Another AAA game studio just announced delays. They blamed “quality concerns.” But everyone knows the real reason.

Context

Game development has a problem: crunch culture.

Developers routinely work 60-80 hour weeks for months before a game ships. It’s called “crunch” and it’s been standard practice for decades.

Recent examples:

  • Cyberpunk 2077: Developers worked 6-day weeks for months
  • Red Dead Redemption 2: 100-hour weeks reported
  • The Last of Us Part II: “Final sprint” lasted 6 months

The result? Burned-out developers, buggy games, and delayed releases.
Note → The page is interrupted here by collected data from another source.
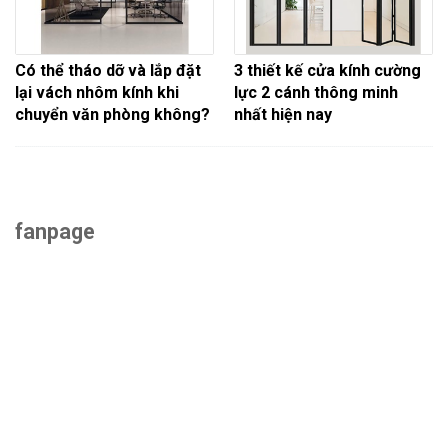
Có thể tháo dỡ và lắp đặt
3 thiết kế cửa kính cường
lại vách nhôm kính khi
lực 2 cánh thông minh
chuyển văn phòng không?
nhất hiện nay
fanpage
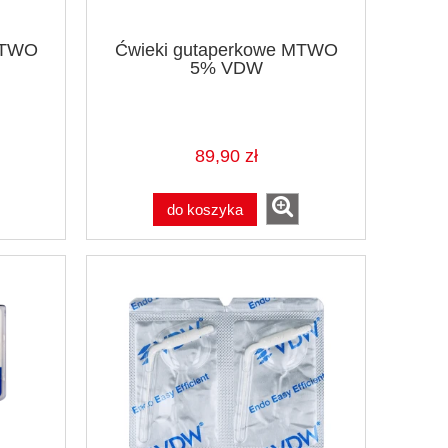
MTWO
Ćwieki gutaperkowe MTWO
5% VDW
89,90 zł
do koszyka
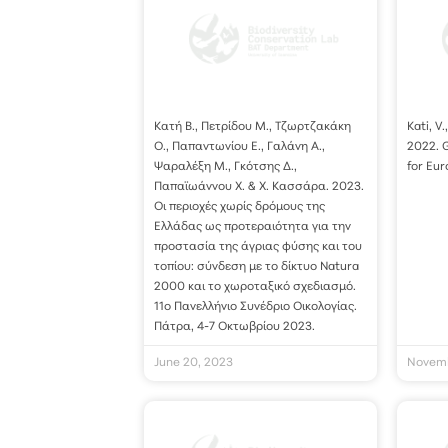
Κατή Β., Πετρίδου Μ., Τζωρτζακάκη
Kati, V.
Ο., Παπαντωνίου Ε., Γαλάνη Α.,
2022. G
Ψαραλέξη Μ., Γκότσης Δ.,
for Eur
Παπαϊωάννου Χ. & Χ. Κασσάρα. 2023.
Οι περιοχές χωρίς δρόμους της
Ελλάδας ως προτεραιότητα για την
προστασία της άγριας φύσης και του
τοπίου: σύνδεση με το δίκτυο Natura
2000 και το χωροταξικό σχεδιασμό.
11ο Πανελλήνιο Συνέδριο Οικολογίας.
Πάτρα, 4-7 Οκτωβρίου 2023.
June 20, 2023
Novemb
The industry’s response: “We’re working on it.”

Plot Twist

Here’s what nobody’s talking about: Crunch isn’t the problem. Unrealistic schedules are.

Game publishers announce release dates before development even starts. Then they panic when reality doesn’t match the marketing calendar.

The twist: Crunch isn’t a bug in game development. It’s a feature of the business model.

Publishers know exactly what they’re doing. They set impossible deadlines, work people to exhaustion, then collect bonuses while developers burn out.

The real fix: Stop announcing games before they’re done. Stop treating human beings like interchangeable code generators.

But that would require… actually planning. And that’s harder than just working people to death.